Uma mulher chora ao longo da curta trajetória percorrida pela escada rolante de uma estação de trem. É um choro breve, mas intenso e revelador. A mulher é a própria Deborah Levy. “Numa fase em que a vida estava muito difícil e eu guerreava com a minha sorte e simplesmente não via lugar nenhum para onde ir”. Ela está em Londres, uma terra conquistada, o exílio encontrado ainda na infância, em companhia dos pais e do irmão após deixarem a terra natal, a África do Sul.

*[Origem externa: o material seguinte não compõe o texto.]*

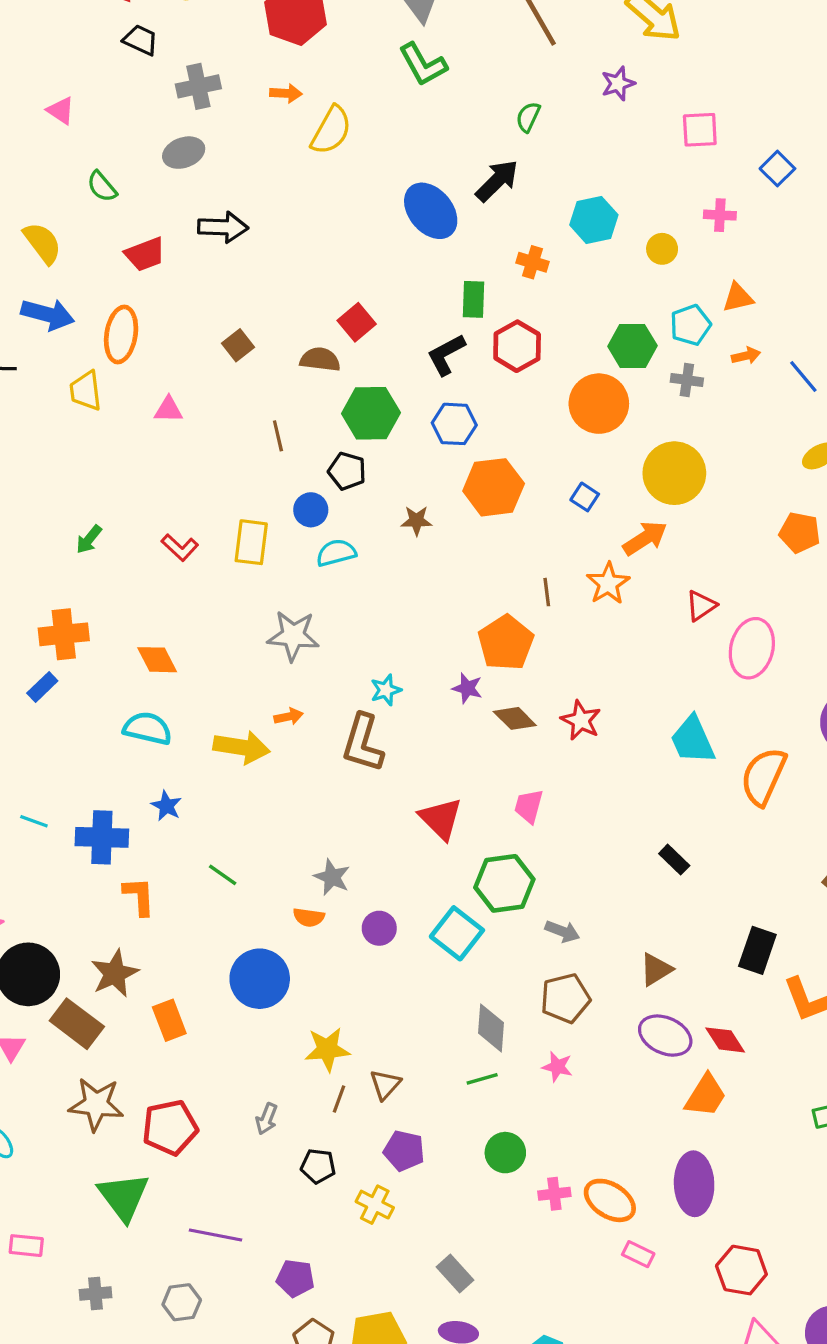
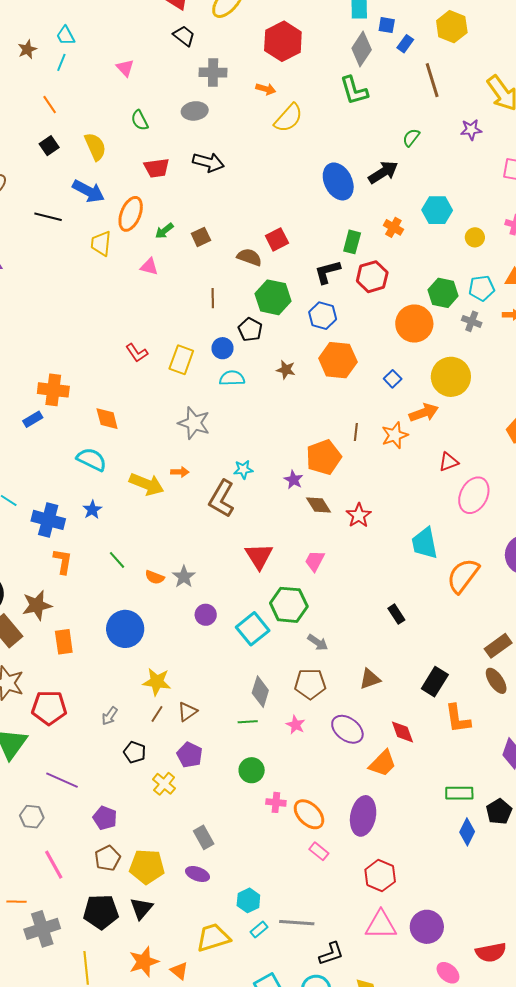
green arrow: (89, 539) -> (164, 231), moved
orange semicircle: (309, 917) -> (155, 577), moved
purple ellipse: (665, 1036) -> (347, 729), moved

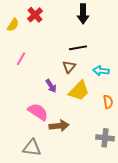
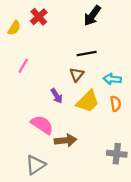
black arrow: (83, 14) -> (92, 16), turned 36
orange semicircle: (108, 102) -> (116, 104), moved
gray triangle: (32, 148) -> (35, 165), turned -42

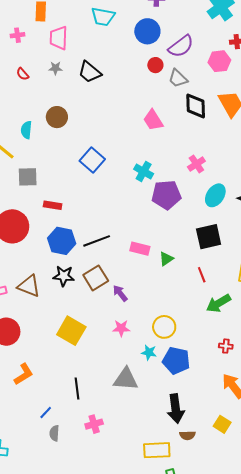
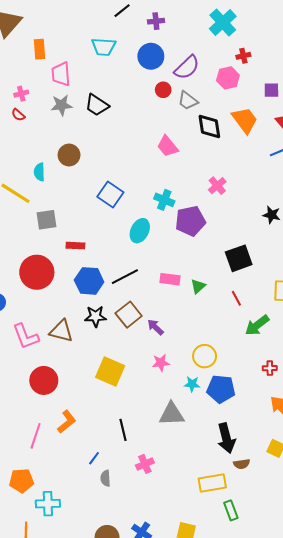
pink cross: (17, 35) -> (21, 94), moved
gray star: (55, 68) -> (61, 105), size x1.5
red semicircle: (23, 74) -> (18, 115), moved
cyan ellipse: (215, 195) -> (140, 231), moved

Ao longo de “Coisas que não quero saber”, Levy transita por três lugares, tanto físicos quanto simbólicos, na medida em que uma memória puxa a outra. A infância na África do Sul sob o regime do apartheid, o crescimento e a juventude no subúrbio londrino que se transforma no marco de um recomeço familiar e a ilha espanhola de Maiorca, um refúgio descoberto pela escritora na maturidade.

Caminhando entre o passado e o presente, a autora nos revela momentos fundamentais de sua vida. Numa noite de 1964, em Joanesburgo, uma pequena Deborah de apenas cinco anos já está na cama, quando batidas irrompem o pequeno bangalô de sua família. É a divisão especial da polícia sul-africana à procura do pai. Após um curto tempo para que ele arrume uma diminuta mala, os policiais saem levando-o. “Agora os homens o levam embora a passos largos, homens que torturam outros homens e que às vezes têm suásticas tatuadas no pulso, sei disso por causa de conversas de papai e mamãe que entreouvi”. A criança só voltará a reencontrar o pai, membro do Congresso Nacional Africano, onde lutava pelos direitos humanos e contra o regime do apartheid, quatro anos depois.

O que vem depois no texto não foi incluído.